(MATERIAL PROVIDED)
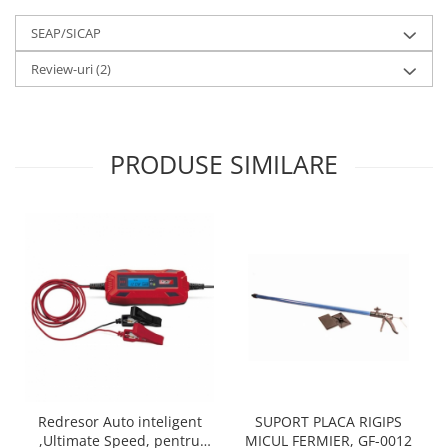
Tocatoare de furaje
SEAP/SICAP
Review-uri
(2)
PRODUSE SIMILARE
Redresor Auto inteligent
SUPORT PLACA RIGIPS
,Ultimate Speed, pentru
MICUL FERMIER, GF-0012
(End MATERIAL PROVIDED)
(MATERIAL PROVIDED)
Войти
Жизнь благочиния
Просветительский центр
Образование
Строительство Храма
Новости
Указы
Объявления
(End MATERIAL PROVIDED)
(MATERIAL PROVIDED)
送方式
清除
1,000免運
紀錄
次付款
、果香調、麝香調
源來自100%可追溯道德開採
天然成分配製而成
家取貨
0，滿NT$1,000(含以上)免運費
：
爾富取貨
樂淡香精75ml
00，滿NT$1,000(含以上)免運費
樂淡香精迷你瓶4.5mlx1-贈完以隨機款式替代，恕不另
(End MATERIAL PROVIDED)
Look back at the entries above. Retype the line with "源來自100%可追溯道德開採", the line with "樂淡香精迷你瓶4.5mlx1-贈完以隨機款式替代，恕不另", and all lines in between.

源來自100%可追溯道德開採
天然成分配製而成
家取貨
0，滿NT$1,000(含以上)免運費
：
爾富取貨
樂淡香精75ml
00，滿NT$1,000(含以上)免運費
樂淡香精迷你瓶4.5mlx1-贈完以隨機款式替代，恕不另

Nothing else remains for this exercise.